Assigned task: Copy all lines in the material holding the string "elements".

Records for processing:
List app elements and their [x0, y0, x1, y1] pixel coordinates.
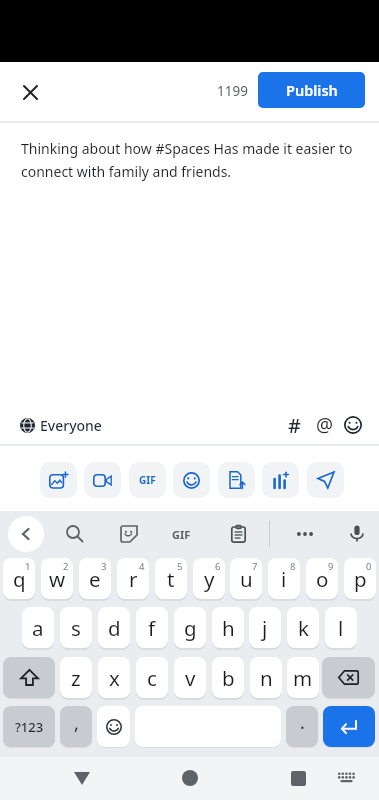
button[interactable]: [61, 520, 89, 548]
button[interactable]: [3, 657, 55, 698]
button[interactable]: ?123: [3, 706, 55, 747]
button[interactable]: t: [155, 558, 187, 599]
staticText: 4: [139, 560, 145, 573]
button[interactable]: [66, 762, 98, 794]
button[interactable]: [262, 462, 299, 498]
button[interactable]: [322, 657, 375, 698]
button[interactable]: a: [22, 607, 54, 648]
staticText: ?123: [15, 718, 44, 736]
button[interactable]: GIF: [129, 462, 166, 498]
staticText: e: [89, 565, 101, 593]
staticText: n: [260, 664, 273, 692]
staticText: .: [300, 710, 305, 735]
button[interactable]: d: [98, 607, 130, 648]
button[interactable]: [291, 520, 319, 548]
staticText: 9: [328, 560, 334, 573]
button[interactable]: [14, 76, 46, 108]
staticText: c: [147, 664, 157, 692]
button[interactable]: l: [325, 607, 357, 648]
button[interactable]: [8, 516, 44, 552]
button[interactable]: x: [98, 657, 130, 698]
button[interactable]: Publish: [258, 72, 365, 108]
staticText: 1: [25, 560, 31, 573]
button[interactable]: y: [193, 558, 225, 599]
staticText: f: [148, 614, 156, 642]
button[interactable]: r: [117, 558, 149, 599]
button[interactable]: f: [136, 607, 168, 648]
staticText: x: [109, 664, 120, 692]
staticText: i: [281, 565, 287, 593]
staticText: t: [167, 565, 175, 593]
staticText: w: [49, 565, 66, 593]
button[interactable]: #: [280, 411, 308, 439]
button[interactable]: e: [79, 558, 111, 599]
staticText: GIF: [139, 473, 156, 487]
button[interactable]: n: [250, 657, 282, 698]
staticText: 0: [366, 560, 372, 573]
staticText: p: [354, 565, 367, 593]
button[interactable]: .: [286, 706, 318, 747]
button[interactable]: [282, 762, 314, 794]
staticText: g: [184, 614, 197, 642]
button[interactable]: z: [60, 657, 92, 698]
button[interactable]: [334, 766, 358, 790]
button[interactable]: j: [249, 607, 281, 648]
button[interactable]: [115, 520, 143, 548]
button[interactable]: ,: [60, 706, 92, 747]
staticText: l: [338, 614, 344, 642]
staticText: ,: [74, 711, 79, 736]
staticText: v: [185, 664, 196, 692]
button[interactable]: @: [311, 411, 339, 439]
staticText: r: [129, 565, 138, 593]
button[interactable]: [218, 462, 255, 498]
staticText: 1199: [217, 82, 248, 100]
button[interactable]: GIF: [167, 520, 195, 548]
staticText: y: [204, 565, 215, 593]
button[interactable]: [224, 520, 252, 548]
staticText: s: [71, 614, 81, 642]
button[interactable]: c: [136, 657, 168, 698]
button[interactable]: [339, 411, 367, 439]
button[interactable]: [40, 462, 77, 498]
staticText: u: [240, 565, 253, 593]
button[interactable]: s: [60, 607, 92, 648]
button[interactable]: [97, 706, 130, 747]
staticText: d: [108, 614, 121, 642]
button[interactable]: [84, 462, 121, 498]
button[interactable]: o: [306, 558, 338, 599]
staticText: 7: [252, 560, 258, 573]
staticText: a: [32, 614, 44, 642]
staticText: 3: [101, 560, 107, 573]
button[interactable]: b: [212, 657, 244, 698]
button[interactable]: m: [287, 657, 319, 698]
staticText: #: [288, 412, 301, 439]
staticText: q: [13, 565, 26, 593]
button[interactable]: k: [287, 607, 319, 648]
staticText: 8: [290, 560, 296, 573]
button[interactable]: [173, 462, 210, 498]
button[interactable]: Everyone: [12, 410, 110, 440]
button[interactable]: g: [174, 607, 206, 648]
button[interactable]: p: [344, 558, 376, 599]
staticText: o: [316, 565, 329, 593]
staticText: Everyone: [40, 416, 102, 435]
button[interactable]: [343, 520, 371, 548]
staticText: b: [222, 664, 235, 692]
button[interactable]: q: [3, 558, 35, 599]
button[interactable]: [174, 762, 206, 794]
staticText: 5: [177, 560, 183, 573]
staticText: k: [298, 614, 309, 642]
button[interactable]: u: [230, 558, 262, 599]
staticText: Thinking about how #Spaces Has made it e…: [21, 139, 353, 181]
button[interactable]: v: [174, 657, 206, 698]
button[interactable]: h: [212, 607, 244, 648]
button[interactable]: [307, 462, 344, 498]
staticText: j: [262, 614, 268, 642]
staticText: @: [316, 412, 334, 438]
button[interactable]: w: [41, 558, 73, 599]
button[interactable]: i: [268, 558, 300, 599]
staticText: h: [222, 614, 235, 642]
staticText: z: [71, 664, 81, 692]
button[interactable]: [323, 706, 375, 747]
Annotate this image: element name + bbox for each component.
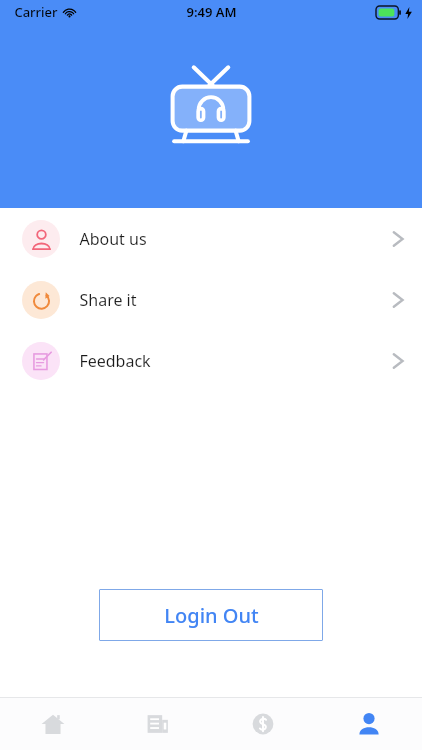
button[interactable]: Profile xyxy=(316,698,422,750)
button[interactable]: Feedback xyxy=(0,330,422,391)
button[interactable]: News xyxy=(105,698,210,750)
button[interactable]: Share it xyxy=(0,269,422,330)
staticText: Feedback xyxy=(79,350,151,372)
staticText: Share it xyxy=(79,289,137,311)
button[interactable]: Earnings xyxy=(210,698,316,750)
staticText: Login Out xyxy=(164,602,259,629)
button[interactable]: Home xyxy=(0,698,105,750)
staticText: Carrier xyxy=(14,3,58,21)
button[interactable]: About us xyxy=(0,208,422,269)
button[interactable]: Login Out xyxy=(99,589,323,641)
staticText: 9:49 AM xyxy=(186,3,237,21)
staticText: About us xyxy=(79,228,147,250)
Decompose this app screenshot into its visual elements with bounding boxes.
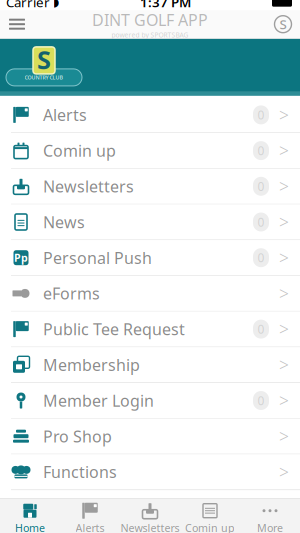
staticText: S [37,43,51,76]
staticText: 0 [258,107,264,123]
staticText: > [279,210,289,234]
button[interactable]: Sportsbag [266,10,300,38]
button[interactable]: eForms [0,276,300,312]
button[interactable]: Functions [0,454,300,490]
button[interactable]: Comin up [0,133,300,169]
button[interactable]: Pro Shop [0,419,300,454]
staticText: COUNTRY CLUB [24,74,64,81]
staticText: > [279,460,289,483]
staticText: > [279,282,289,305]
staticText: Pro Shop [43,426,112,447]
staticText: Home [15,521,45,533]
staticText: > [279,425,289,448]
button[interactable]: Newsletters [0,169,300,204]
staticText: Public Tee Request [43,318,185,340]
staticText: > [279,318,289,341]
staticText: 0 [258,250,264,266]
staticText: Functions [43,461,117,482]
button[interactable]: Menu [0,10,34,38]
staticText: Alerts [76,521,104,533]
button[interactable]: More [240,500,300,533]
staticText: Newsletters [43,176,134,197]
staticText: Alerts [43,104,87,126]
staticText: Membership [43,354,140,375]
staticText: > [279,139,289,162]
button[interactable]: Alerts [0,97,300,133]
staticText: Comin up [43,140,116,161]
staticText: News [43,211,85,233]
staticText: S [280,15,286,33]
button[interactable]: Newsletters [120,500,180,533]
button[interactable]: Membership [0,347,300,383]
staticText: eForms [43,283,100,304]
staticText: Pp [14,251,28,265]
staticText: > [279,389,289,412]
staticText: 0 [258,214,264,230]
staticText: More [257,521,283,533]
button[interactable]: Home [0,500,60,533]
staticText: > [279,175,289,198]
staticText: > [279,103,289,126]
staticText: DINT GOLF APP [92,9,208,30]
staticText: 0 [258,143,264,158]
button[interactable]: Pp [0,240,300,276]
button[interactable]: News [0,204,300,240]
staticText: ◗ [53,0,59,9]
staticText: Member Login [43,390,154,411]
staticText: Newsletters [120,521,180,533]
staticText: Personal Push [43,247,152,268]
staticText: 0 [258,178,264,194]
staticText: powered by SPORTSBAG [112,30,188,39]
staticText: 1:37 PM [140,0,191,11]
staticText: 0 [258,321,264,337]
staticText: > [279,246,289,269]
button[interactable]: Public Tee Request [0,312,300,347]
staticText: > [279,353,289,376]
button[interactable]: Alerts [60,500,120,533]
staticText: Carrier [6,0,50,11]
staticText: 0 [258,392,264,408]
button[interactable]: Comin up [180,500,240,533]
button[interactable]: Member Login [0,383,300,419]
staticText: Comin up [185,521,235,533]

--

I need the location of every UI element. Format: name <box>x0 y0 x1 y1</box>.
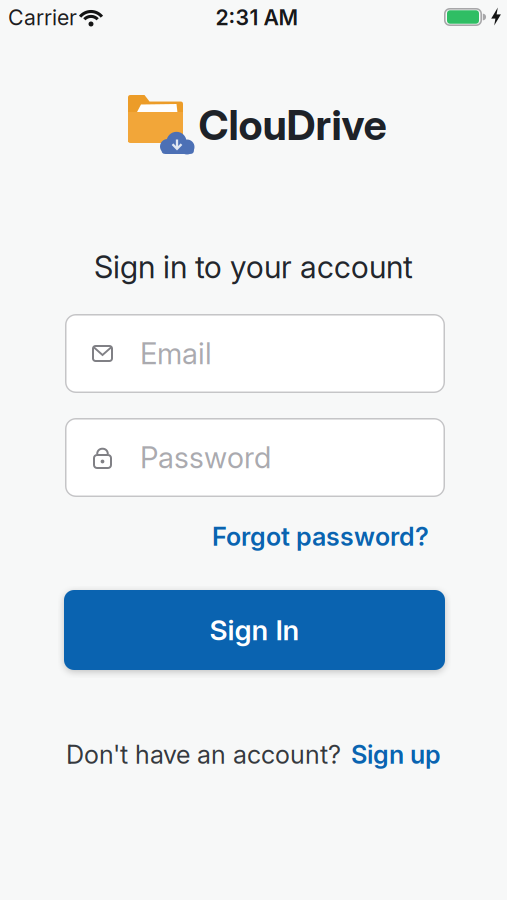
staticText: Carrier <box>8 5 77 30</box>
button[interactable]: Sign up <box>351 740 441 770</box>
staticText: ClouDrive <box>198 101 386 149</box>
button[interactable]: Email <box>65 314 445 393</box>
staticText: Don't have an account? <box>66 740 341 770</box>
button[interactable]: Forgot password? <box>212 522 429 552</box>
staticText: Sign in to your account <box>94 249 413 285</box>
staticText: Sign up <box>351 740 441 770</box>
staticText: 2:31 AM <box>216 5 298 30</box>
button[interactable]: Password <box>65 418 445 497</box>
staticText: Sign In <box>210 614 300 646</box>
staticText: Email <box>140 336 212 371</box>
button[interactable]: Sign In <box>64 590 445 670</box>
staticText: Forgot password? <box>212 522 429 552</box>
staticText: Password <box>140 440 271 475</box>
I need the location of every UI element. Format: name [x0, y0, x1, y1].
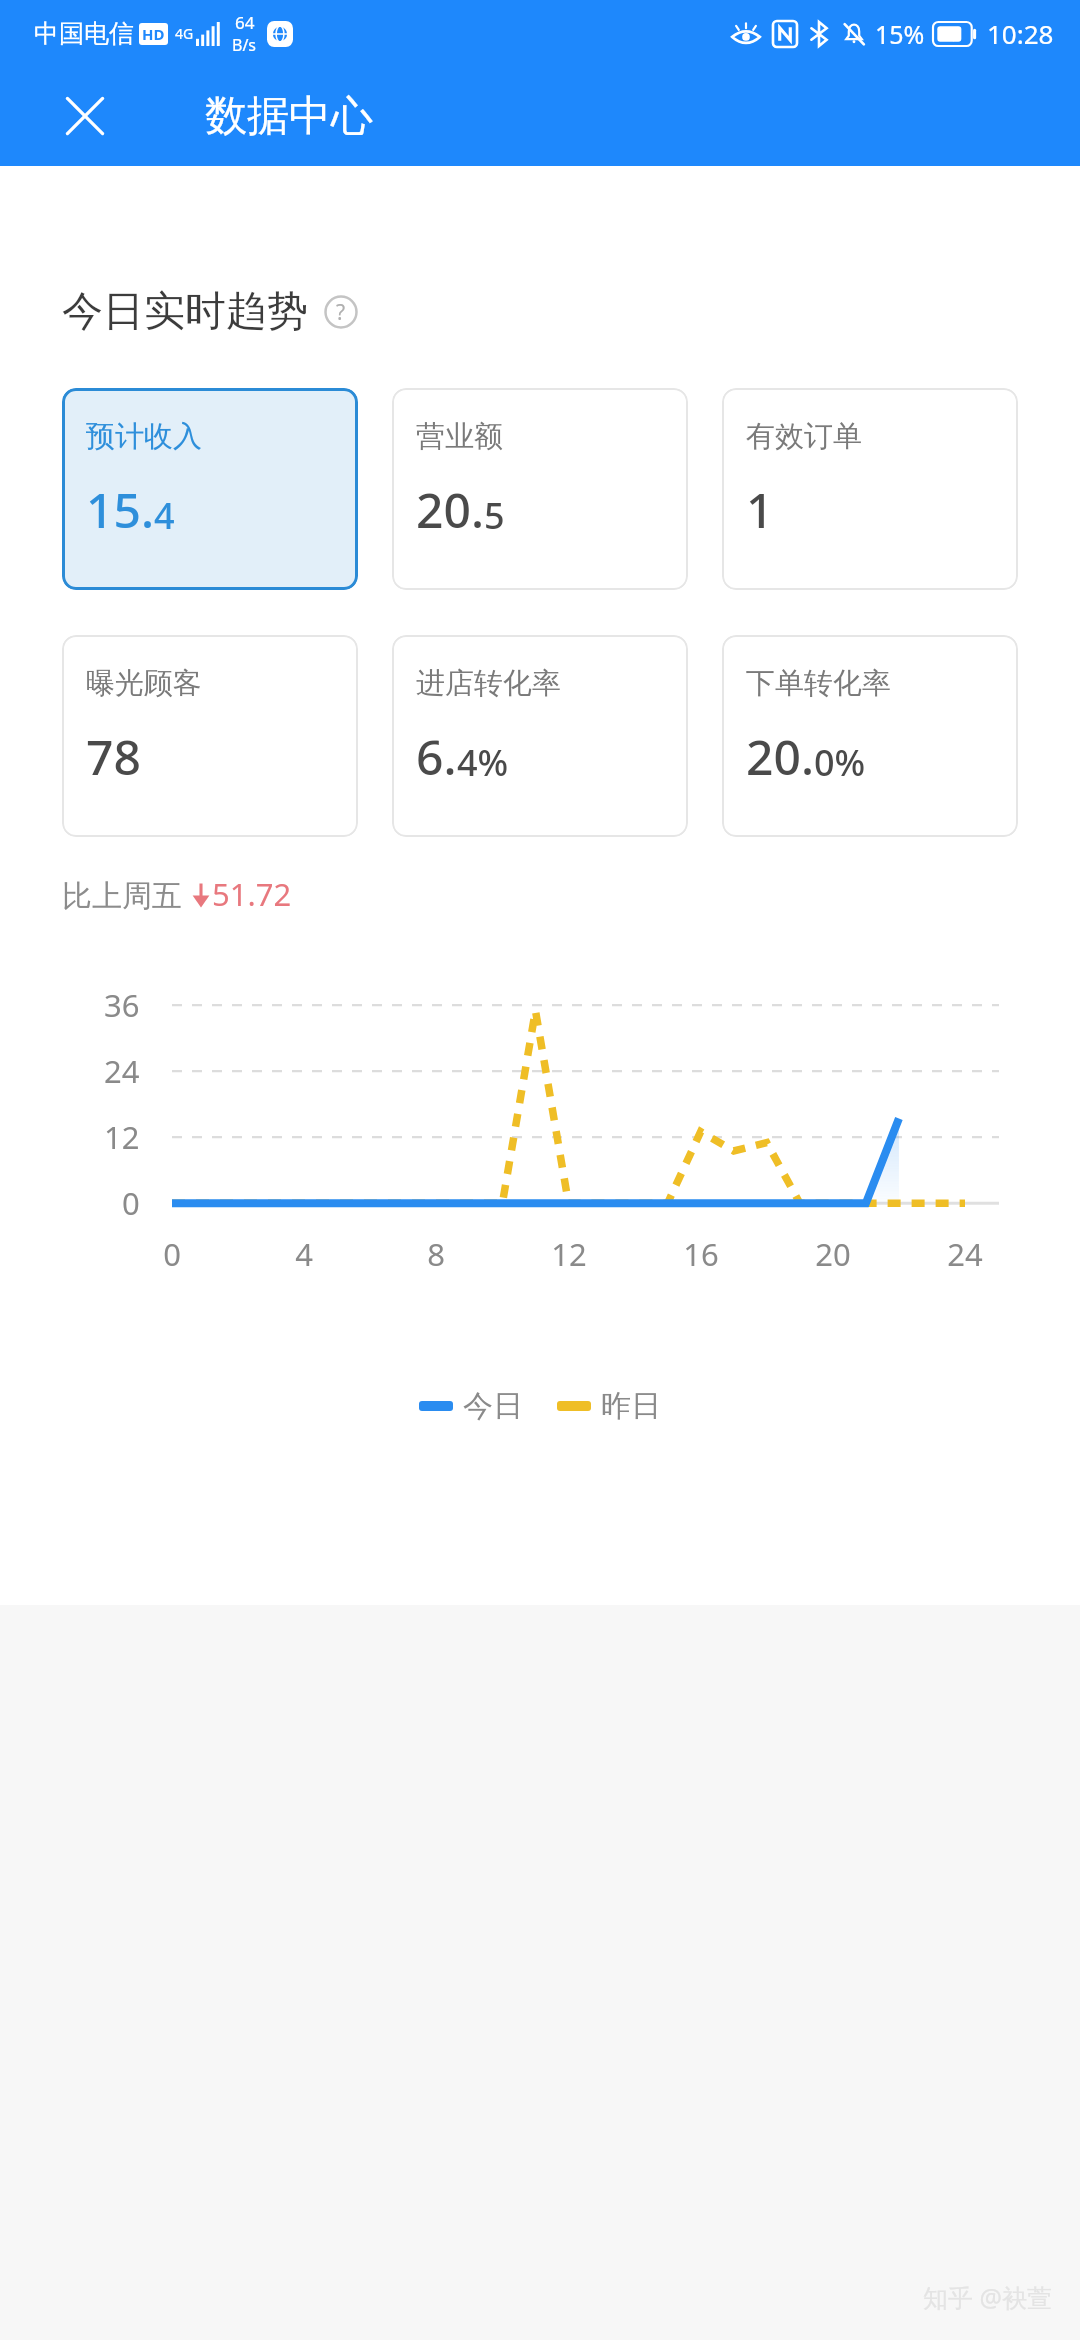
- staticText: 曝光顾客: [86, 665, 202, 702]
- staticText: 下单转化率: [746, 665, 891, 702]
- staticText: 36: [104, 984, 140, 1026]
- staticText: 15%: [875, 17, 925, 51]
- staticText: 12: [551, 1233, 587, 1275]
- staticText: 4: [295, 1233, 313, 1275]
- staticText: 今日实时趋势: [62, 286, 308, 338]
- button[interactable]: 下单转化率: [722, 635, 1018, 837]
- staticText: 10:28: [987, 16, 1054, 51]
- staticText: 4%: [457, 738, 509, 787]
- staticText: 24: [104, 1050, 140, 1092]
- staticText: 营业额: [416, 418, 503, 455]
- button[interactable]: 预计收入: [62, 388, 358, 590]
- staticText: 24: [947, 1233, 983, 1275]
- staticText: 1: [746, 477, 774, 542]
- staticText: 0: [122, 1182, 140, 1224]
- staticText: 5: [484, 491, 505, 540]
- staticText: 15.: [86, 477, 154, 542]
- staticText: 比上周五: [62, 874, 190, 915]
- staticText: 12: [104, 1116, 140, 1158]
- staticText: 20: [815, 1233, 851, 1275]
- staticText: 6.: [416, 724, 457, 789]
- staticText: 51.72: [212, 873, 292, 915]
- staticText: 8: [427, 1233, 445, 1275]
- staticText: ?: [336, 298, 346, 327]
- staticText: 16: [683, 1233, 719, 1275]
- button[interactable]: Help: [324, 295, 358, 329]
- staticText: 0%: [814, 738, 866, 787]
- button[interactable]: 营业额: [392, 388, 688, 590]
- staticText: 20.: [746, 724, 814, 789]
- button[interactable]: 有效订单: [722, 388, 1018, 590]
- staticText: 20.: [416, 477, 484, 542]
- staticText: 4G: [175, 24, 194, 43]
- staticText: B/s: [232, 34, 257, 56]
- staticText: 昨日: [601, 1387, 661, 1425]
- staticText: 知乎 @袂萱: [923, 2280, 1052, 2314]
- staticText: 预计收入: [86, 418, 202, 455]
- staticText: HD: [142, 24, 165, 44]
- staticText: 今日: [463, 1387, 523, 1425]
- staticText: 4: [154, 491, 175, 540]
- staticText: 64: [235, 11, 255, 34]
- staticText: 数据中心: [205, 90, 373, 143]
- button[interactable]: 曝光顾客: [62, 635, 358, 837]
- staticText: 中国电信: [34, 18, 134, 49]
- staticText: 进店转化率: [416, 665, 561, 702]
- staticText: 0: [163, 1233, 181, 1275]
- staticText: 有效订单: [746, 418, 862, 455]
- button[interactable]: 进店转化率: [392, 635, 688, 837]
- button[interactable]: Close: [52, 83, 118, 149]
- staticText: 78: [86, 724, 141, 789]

---

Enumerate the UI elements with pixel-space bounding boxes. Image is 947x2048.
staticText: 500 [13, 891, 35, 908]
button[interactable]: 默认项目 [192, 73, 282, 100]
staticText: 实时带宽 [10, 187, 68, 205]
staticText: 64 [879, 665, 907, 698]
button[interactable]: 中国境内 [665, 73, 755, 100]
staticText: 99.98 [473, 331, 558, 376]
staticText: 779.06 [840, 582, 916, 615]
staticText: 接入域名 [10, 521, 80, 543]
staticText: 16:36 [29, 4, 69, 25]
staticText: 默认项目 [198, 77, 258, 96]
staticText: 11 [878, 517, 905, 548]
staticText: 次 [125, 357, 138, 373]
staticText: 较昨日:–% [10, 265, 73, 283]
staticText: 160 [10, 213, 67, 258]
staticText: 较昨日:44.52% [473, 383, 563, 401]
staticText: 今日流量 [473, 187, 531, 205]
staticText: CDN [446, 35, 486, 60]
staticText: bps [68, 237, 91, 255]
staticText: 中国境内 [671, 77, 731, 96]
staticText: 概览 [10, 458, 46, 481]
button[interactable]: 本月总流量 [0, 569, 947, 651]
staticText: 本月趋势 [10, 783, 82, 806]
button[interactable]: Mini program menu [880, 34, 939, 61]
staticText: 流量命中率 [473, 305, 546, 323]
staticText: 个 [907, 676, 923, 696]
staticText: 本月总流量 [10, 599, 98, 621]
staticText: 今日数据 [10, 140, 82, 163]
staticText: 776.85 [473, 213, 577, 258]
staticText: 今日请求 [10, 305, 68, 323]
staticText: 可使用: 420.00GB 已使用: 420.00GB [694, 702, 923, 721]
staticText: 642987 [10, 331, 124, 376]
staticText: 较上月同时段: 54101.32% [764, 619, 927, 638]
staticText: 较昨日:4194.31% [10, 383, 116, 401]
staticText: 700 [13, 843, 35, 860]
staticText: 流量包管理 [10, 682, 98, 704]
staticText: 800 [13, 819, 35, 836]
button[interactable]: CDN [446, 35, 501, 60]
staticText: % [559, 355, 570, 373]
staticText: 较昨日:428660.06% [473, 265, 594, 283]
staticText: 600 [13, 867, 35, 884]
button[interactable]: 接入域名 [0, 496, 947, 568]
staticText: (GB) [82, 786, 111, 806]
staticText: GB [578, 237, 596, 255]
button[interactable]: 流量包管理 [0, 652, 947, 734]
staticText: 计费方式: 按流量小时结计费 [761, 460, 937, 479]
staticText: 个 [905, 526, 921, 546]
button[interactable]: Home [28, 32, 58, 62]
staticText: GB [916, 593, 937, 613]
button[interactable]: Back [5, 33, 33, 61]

Result of this exercise:
List app elements and their [x0, y0, x1, y1] pixel coordinates.
Decompose this app screenshot into its visual elements with bounding boxes.
Enumerate the UI elements with pixel-space bounding boxes. Image is 947x2048.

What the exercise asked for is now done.